Linear regression with PyTorch: LBFGS vs Adam

I am looking at using PyTorch for the machine learning component of one the research projects that I am currently working on. It involves regression with relatively small tabular datasets. The data is produced by computer simulations. Though highly nonlinear there is no noise. I am using shallow (1–2 hidden layers) neural networks for this purpose. This is an atypical use of PyTorch. I did some prototyping with the simpler neural network library from scikit-learn. While the prototype performs as expected scikit-learn does not have GPU support. Hence PyTorch. One question might be why do I need GPU support for shallow models and small datasets. The answer is that even though the models are shallow I am using a bazillion of them for generalization and uncertainty estimation. The approach can benefit from the parallelization offered by GPUs. Anyways it gave me an excuse to play with PyTorch in ways I have not done before.

For scientific research projects, like the one I am involved in, convergence is important. Second-order optimizers like LBFGS or Levenberg-Marquardt are generally better at convergence than first-order optimizers like SGD or Adam. But only a few handful of machine learning libraries include second-order optimizers. Both scikit-learn and PyTorch provide an LBFGS optimizer. Matlab provides Levenberg-Marquardt among others. There is also a relatively less known neural network library called Pyrenn, which provides Levenberg-Marquardt. As far as I know no other machine learning library provides second-order optimizers for training neural networks. This is because second order optimizers require quadratic storage and cubic computation time for each gradient update. This quickly becomes infeasible for large datasets and deep models, which is what most modern machine learning libraries are used for. For my project this is not an issue.

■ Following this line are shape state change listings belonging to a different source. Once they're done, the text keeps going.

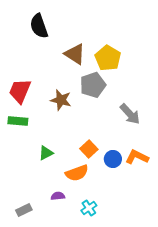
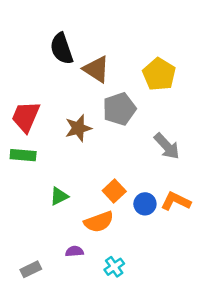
black semicircle: (39, 26) -> (62, 49), moved
yellow pentagon: (108, 58) -> (159, 74), moved
brown star: (61, 100) -> (78, 128), turned -30

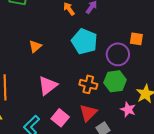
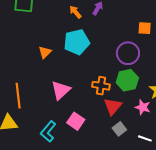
orange square: (136, 39) -> (145, 28), moved
cyan pentagon: (84, 41) -> (77, 42), moved, turned -30
red triangle: (88, 113) -> (113, 106), moved

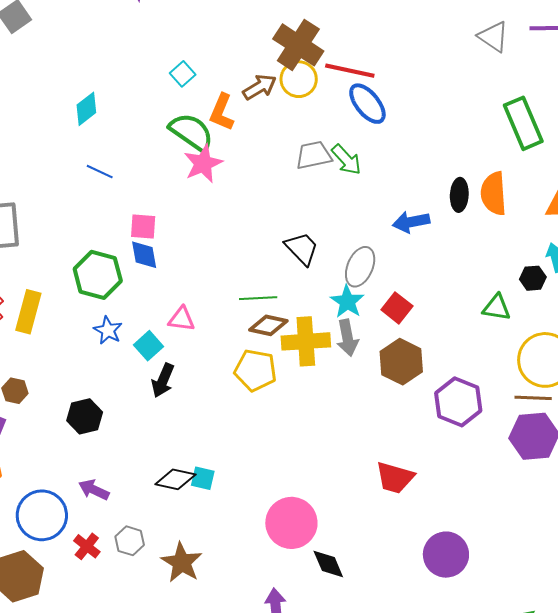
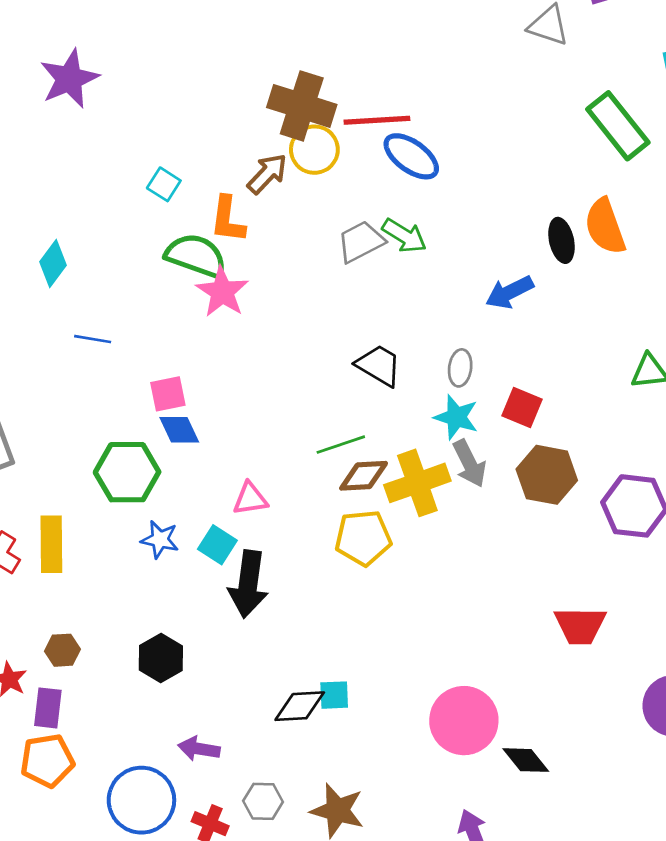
gray ellipse: (360, 267) -> (460, 368), size x0.7
black arrow: (163, 380) -> (248, 584), size x1.4

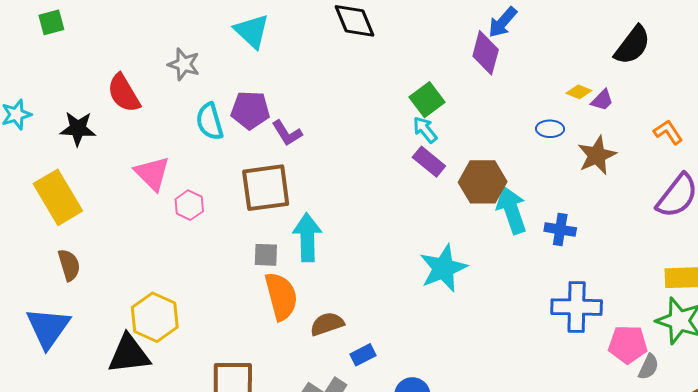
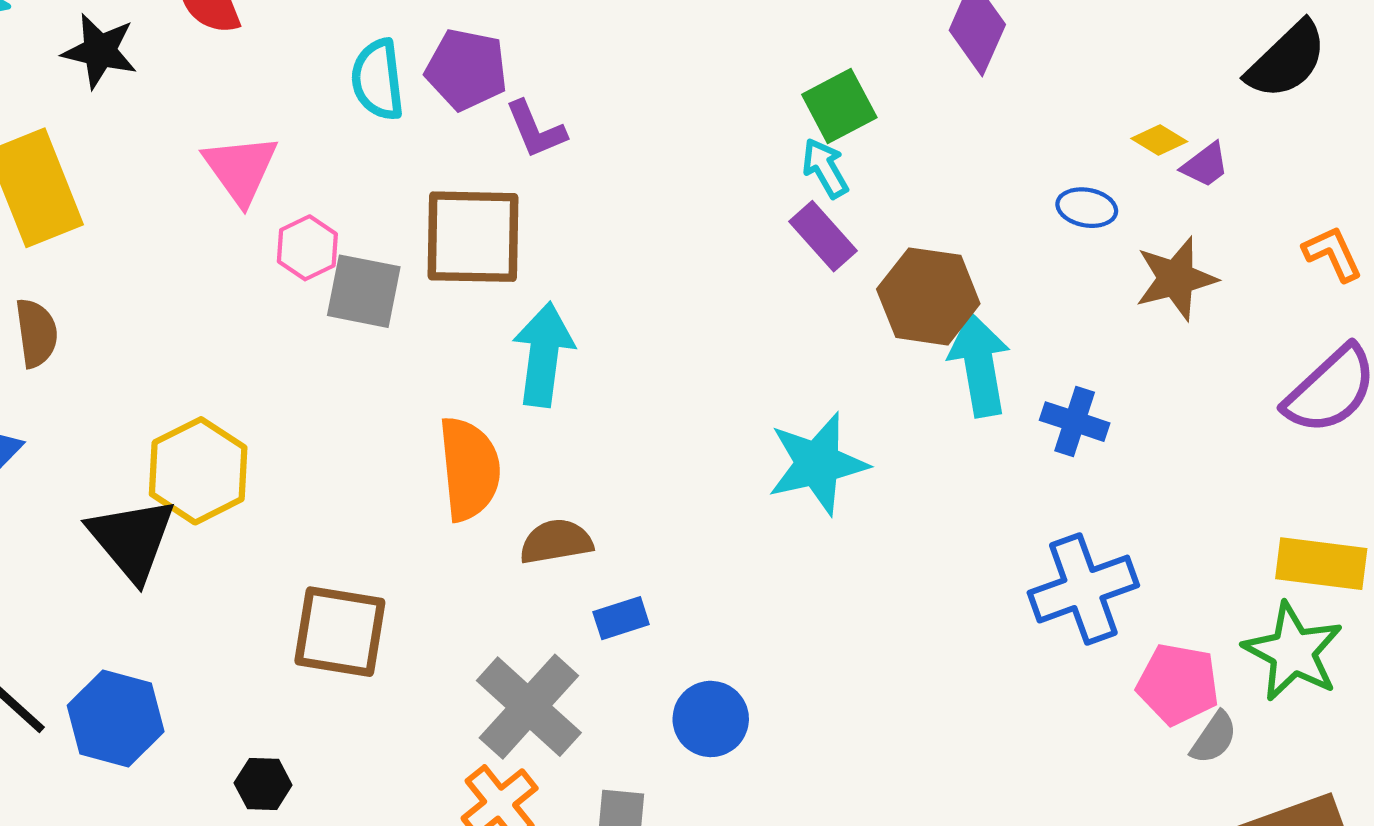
gray square: (266, 255) -> (364, 291), moved, size x1.4
blue cross: (577, 307) -> (1083, 589), turned -30
black triangle: (129, 354) -> (132, 539), turned 48

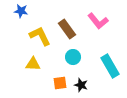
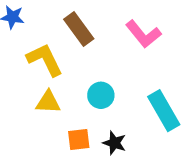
brown rectangle: (67, 29) -> (79, 29), moved
yellow triangle: (33, 64) -> (48, 102), moved

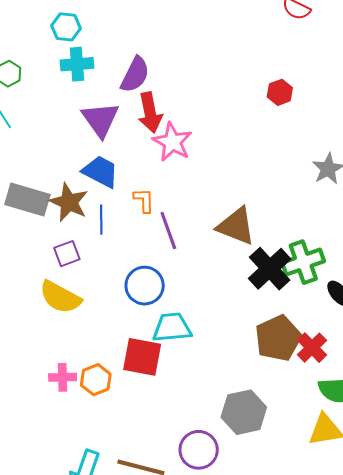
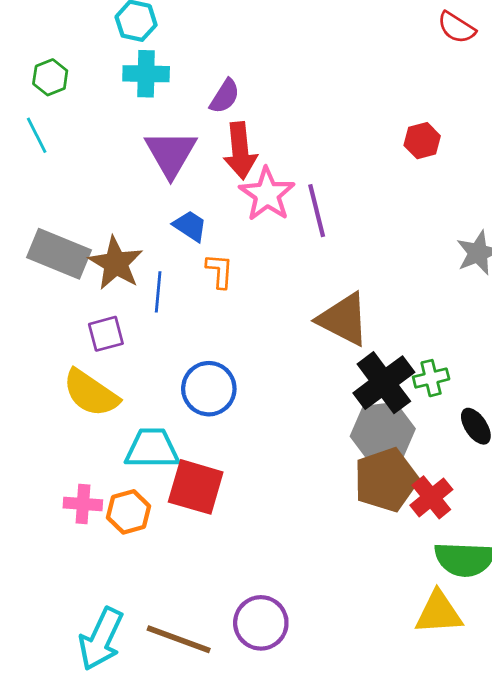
purple semicircle: (135, 75) -> (225, 96), size x0.7
blue trapezoid: (101, 172) -> (190, 226), moved, size x0.7
purple line: (168, 231) -> (317, 211), moved
green cross: (303, 262) -> (431, 378), size x0.6
cyan trapezoid: (172, 328) -> (152, 449), moved
gray hexagon: (244, 412) -> (383, 433), moved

The LBFGS optimizer that comes with PyTorch lacks certain features, such as mini-batch training, and weak Wolfe line search. Mini-batch training is not very important in my case since the datasets are small. I do not know enough about backtracking line search to know if the lack of it would be important. There are other third-party implementations of the LBFGS optimizer for PyTorch which overcome some of these shortcomings. I wanted to eplore the performance of the builtin LBFGS optimizer, and see if it is adequate for my purposes. Given the problem I am trying to solve, the best way to benchmark the accuracy of the optimizer would be to try out simple regression problems with small datasets. Which lead me to this post.

Linear regression is the simplest regression model there is. It is simply a line defined by the equation, y = mx + b. In other words a zero hidden layer model. Determining the slope (m), and the y-intercept (b) from the data, constitutes the learning process. For this post the objective truth function is y = 2x + 2.

LinearModel class

There is only one input (x) and one output (y).

Dummy data

While it is not necessary for this simple example, PyTorch provides a DataSet class, which can be subclassed, and a DataLoader class to elegantly provide the data to the model, during training.

Training

With Adam

With LBFGS

The LBFGS optimizer needs to evaluate the function multiple times. PyTorch documentation says that the user needs to supply a closure function that will allow the optimizer to recompute the function.

Comparison

Woah! Look at that loss! LBFGS takes the loss almost to zero after just twenty epochs. Actually even before that, around five epochs. The loss seems to indicate that LBFGS is performing much better than Adam, but it is best to compare the performances by doing some predictions with the models trained with the different optimizers.

The graph shows what the loss hinted. For this simple model with a small synthetic dataset, LBFGS gives far superior performance than Adam. It is possible that with more training epochs, Adam will converge to a similar result.

With a significantly larger number of training epochs (about 60 times), the performance of Adam comes close to that of LBFGS. It still remains to be seen if the third party implementations of the LBFGS optimizer gives a better performance than the builtin one, and how does LBFGS in general do when faced with nonlinear data, and/or deeper models. But for now LBFGS wins the crown.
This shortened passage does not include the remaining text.